17 Abgeordnete im bayerischen Landtag hatten Familienmitglieder beschäftigt, darunter auch 13 und 14 Jahre alte Kinder. Imageschaden ist gewaltig.

München. Es hätte eine entspannte Feier werden sollen. Georg Schmid, Fraktionsvorsitzender der CSU im Bayerischen Landtag, wollte im Kreis seiner Kollegen und Weggefährten seinen 60. Geburtstag nachfeiern. Auf der Bühne im Senatssaal des Landtags wurde das übliche Programm gefahren: Geburtstagsständchen, launige Reden, Gratulationen, Geschenke – der Stargast Horst Seehofer war allerdings nicht erschienen.

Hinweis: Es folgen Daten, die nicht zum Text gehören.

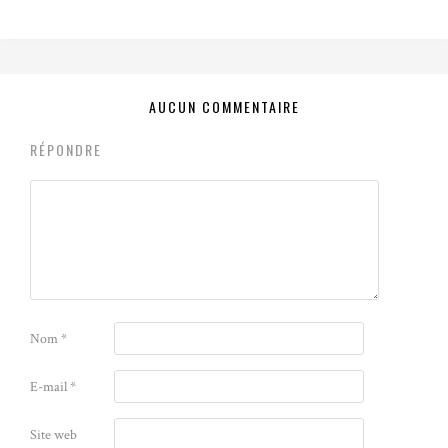
AUCUN COMMENTAIRE
RÉPONDRE
Nom
*
E-mail
*
Site web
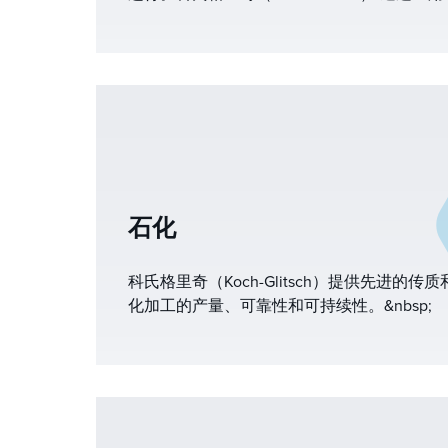
和溶剂处理系统的成熟传质设备和塔内构件来
石化
科氏格里奇（Koch-Glitsch）提供先进的
化加工的产量、可靠性和可持续性。&nbsp;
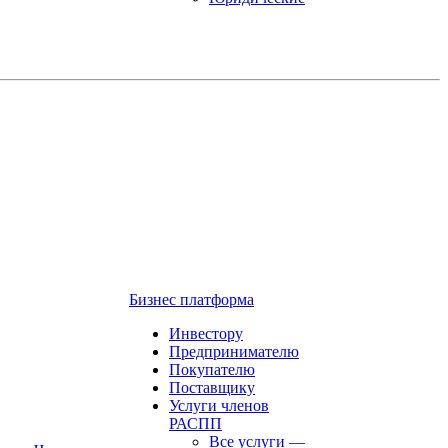
Бизнес платформа
Инвестору
Предпринимателю
Покупателю
Поставщику
Услуги членов
РАСПП
Все услуги
—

Und im Publikum war die Stimmung selten schlecht. Die Lagebeschreibung der Gäste fällt entsprechend deftig ungeschminkt aus: „Die Situation ist besch…en“, „alles eine große Sch…e“, klagen die CSUler. Sie müssen nicht nur den Fall des mutmaßlichen Steuerhinterziehers Uli Hoeneß verkraften. Der Klartextredner vom FC Bayern war bei der CSU ein Star. Mit seiner draufgängerischen Art, ohne Risikoscheu über Politik und Gesellschaft zu reden, erinnerte er einige an den polternden Franz Josef Strauß.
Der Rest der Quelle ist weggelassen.